Now we proceed to the view of the polloi (Multitude), although it turns out at the end that few people are not included in this term; although, to tell the truth, all people I had almost said all men, vow allegiance to this banner.
In the masses, who have no fear of what comes after death, the myth-inspired hope of eternal life and the desire of being, the oldest and most powerful of all passions, produces joy and a feeling of happiness and overcomes that childish terror. Hence, whoever has lost children, a wife, and friends would rather have them continue to he somewhere and continue to exist, even if in hardship, than be utterly taken away and destroyed and reduced to nothing. On the other hand, they willingly hear such expressions as "the dying person goes somewhere else and changes his dwelling", and whatever else intimates that death is a change of the soul's dwelling, and not destruction ... and such expressions as "he is lost" and "he has perished" and "he is no more" disturb them.... They hold in store for them utter death who say: "We men are born only once; one cannot be born a second time...... For the present is of little account to them, or rather of none at all, in comparison with eternity, and they let it pass without enjoying it and neglect virtue and action, spiritless and despising themselves as creatures of a day, impermanent, and beings worth nothing to speak of. For the doctrine that "being-without-sensation and being-dissolved and what has no sensation is nothing to us" does not remove the terror of death, but rather confirms it. For this is the very thing nature dreads ... the dissolution of the soul into what has neither thought nor sensation; Epicurus, by making this a scattering into emptiness and atoms, does still more destroy our hope of immortality, a hope for which (I would almost say) all men and all women are ready to be torn asunder by Cerberus and to carry constantly [water] into the barrel [of the Danaides], so that they may [only] stay in being and not be extinguished. p. [1104 - ]1105, 1.c
There is really no qualitative difference between this and the previous category. What in the first case appeared in the shape of animal fear, appears here in the shape of human fear, the form of sentiment. The content remains the same.
We are told that the desire of being is the oldest love; to be sure, the most abstract and hence oldest love is the love of self, the love of one's particular being.
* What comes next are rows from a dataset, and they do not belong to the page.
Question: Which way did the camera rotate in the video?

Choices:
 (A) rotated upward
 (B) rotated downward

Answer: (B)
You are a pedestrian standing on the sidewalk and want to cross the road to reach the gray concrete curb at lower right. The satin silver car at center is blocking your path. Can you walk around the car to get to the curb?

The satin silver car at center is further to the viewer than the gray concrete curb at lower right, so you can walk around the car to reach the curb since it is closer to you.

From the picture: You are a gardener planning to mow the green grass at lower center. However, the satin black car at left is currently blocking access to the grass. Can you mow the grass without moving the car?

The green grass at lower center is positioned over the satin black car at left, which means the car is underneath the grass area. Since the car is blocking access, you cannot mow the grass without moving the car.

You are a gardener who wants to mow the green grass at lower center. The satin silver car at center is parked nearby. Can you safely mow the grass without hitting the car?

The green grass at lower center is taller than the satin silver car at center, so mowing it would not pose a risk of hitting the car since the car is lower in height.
But that was expressing this fact too bluntly, and so it is retracted and an ennobling halo is cast around it by the semblance of sentiment.
Thus he who loses wife and children would rather that they were somewhere, even under bad conditions, than that they had totally ceased to exist. If the issue were only love, then the wife and the child of the individual would be preserved in the greatest purity in his heart, a state of being far superior to that of empirical existence. But the facts are otherwise. Wife and child as such are only in empirical existence insofar as the individual to whom they belong exists empirically himself. That the individual therefore prefers to know that they are somewhere in sensuous space, even under bad conditions, rather than nowhere, only means that he wants to preserve the consciousness of his own empirical existence. The mantle of love was only a shadow. The naked empirical Ego, the love of self, the oldest love, is the core and has not rejuvenated itself into a more concrete, more ideal shape.
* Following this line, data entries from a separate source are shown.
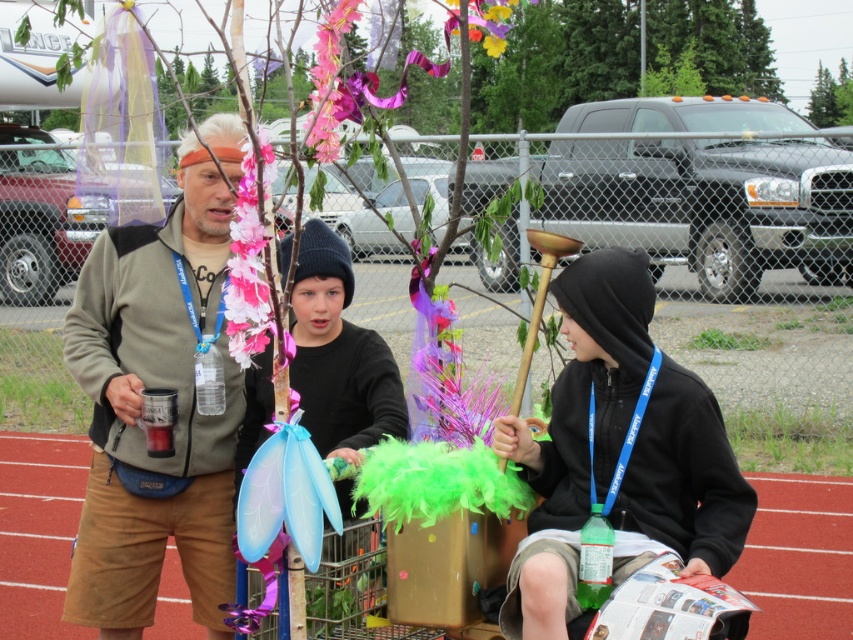 What do you see at coordinates (618, 452) in the screenshot? This screenshot has width=853, height=640. I see `black fleece hoodie at center` at bounding box center [618, 452].

Between point (643, 444) and point (316, 291), which one is positioned in front?

Point (643, 444)

Where is `black fleece hoodie at center`? The image size is (853, 640). black fleece hoodie at center is located at coordinates (618, 452).

Based on the photo, who is shorter, matte gray hoodie at center or black matte jacket at center?

black matte jacket at center

Is point (225, 445) closer to camera compared to point (318, 237)?

No, it is behind (318, 237).

Locate an element on the screen. The height and width of the screenshot is (640, 853). matte gray hoodie at center is located at coordinates (146, 397).

How far apart are matte gray hoodie at center and black fleece hoodie at center?

The distance of matte gray hoodie at center from black fleece hoodie at center is 1.30 meters.

Does matte gray hoodie at center have a greater height compared to black fleece hoodie at center?

Yes, matte gray hoodie at center is taller than black fleece hoodie at center.

Does point (216, 243) lie behind point (595, 483)?

Yes.

Find the location of `matte gray hoodie at center`. matte gray hoodie at center is located at coordinates (146, 397).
Plutarch believes that the word "change" has a more pleasing sound than "total cessation". But the change is not supposed to be a qualitative one, the individual Ego in its individual being is supposed to persist, the word therefore is only the sensuous image of what the word stands for and has to stand for its opposite. The thing is not supposed to be changed, only placed in a dark spot. The qualitative leap-and every qualitative distinction is a leap, without such leaping no ideality-is then obscured by the interposition of a fantastic distance.
Plutarch also thinks that this consciousness ....
[Here the manuscript breaks off.- Ed.]